In various applications of regression analysis, in addition to errors in the dependent observations also errors in the predictor variables play a substantial role and need to be incorporated in the statistical modeling process. In this paper we consider a nonparametric measurement error model of Berkson type with fixed design regressors and centered random errors, which is in contrast to much existing work in which the predictors are taken as random observations with random noise.

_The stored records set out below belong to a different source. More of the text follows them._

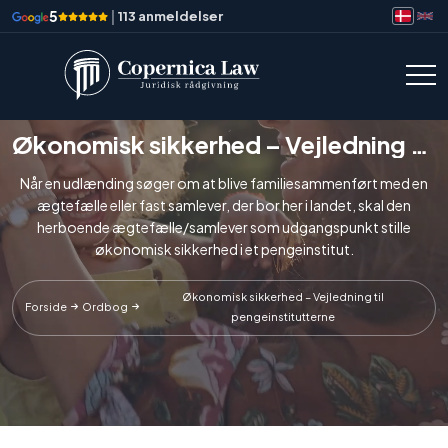
5
|
113 anmeldelser
Økonomisk sikkerhed – Vejledning til pengeinstitutterne
Når en udlænding søger om at blive familiesammenført med en
ægtefælle eller fast samlever, der bor her i landet, skal den
herboende ægtefælle/samlever som udgangspunkt stille
økonomisk sikkerhed i et pengeinstitut.
Økonomisk sikkerhed – Vejledning til
Forside
Ordbog
pengeinstitutterne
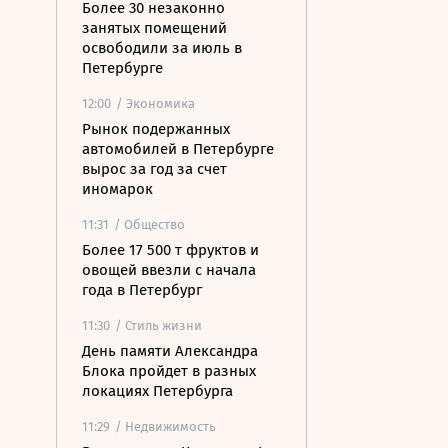
Более 30 незаконно
занятых помещений
освободили за июль в
Петербурге
12:00
/ Экономика
Рынок подержанных
автомобилей в Петербурге
вырос за год за счет
иномарок
11:31
/ Общество
Более 17 500 т фруктов и
овощей ввезли с начала
года в Петербург
11:30
/ Стиль жизни
День памяти Александра
Блока пройдет в разных
локациях Петербурга
11:29
/ Недвижимость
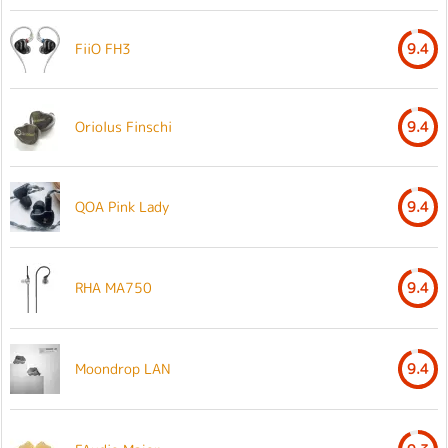
FiiO FH3
9.4
Oriolus Finschi
9.4
QOA Pink Lady
9.4
RHA MA750
9.4
Moondrop LAN
9.4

Based on an estimator that takes the error in the predictor into account and on a suitable Gaussian approximation, we derive finite sample bounds on the coverage error of uniform confidence bands, where we circumvent the use of extreme-value theory and rather rely on recent results on anti-concentration of Gaussian processes. In a simulation study we investigate the performance of the uniform confidence sets for finite samples.

在回归分析的各种应用中，除了依赖观察中的误差外，预测变量中的误差也起着重要作用，需要纳入统计建模过程。在本文中，我们考虑了一个 Berkson 类型的非参数测量误差模型，该模型具有固定的设计回归量和中心随机误差，这与许多现有的工作形成对比，在这些工作中，预测变量被视为具有随机噪声的随机观测值。基于将预测器中的误差考虑在内的估计器和合适的高斯近似，我们推导了统一置信带覆盖误差的有限样本界限，其中我们规避​​了极值理论的使用，而是依赖于最近的结果关于高斯过程的反集中。